* What is required: Please output exactly the part of the records below that opens with the line containing "barriers to the implementation of this" and closes with the line containing "the country.It is worth highlighting the", both lines included, and nothing else.

* Study material:
::::
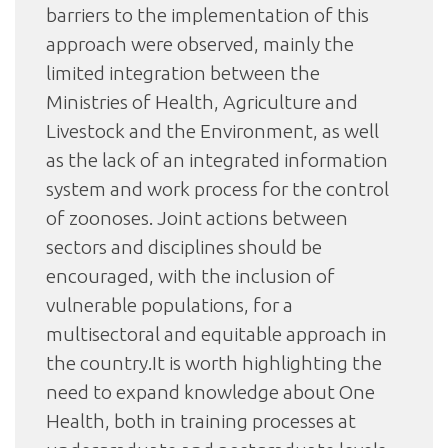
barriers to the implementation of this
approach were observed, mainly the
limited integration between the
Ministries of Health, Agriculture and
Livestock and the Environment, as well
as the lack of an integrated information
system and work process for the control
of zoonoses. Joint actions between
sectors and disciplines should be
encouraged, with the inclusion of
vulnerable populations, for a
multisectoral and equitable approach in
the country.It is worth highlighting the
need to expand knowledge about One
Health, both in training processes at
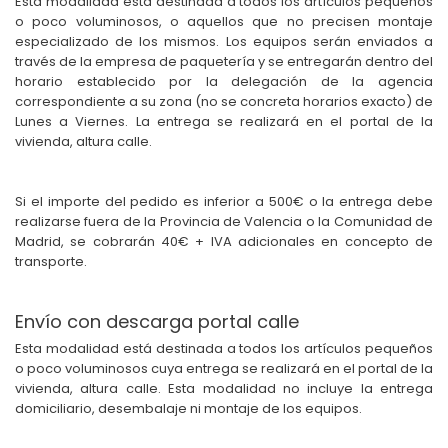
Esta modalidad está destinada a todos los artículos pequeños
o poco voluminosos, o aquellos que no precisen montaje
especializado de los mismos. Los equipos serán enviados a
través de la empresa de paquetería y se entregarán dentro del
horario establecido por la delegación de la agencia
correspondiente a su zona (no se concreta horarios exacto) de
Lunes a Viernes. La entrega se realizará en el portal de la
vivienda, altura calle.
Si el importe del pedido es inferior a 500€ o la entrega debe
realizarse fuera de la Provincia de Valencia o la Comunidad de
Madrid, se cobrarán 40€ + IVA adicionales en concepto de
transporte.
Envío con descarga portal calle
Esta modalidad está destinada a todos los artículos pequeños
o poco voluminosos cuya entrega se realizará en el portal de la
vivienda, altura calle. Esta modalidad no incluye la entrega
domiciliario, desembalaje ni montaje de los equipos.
::::
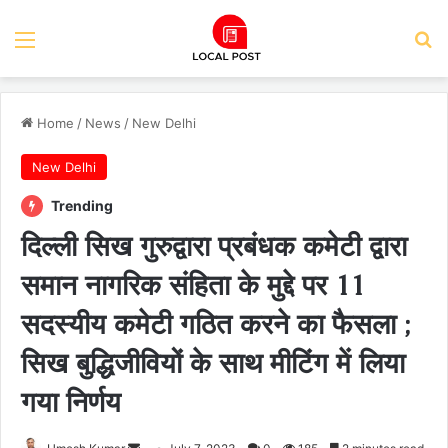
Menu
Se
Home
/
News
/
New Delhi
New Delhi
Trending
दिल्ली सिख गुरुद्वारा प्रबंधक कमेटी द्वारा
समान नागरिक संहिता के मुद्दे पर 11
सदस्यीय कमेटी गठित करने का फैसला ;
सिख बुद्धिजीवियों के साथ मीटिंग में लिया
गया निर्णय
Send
::::
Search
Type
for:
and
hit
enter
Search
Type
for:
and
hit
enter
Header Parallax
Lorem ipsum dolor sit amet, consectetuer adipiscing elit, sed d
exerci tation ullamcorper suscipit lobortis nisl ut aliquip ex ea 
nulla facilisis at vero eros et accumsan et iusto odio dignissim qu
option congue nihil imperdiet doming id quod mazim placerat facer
::::
* Your response:
barriers to the implementation of this
approach were observed, mainly the
limited integration between the
Ministries of Health, Agriculture and
Livestock and the Environment, as well
as the lack of an integrated information
system and work process for the control
of zoonoses. Joint actions between
sectors and disciplines should be
encouraged, with the inclusion of
vulnerable populations, for a
multisectoral and equitable approach in
the country.It is worth highlighting the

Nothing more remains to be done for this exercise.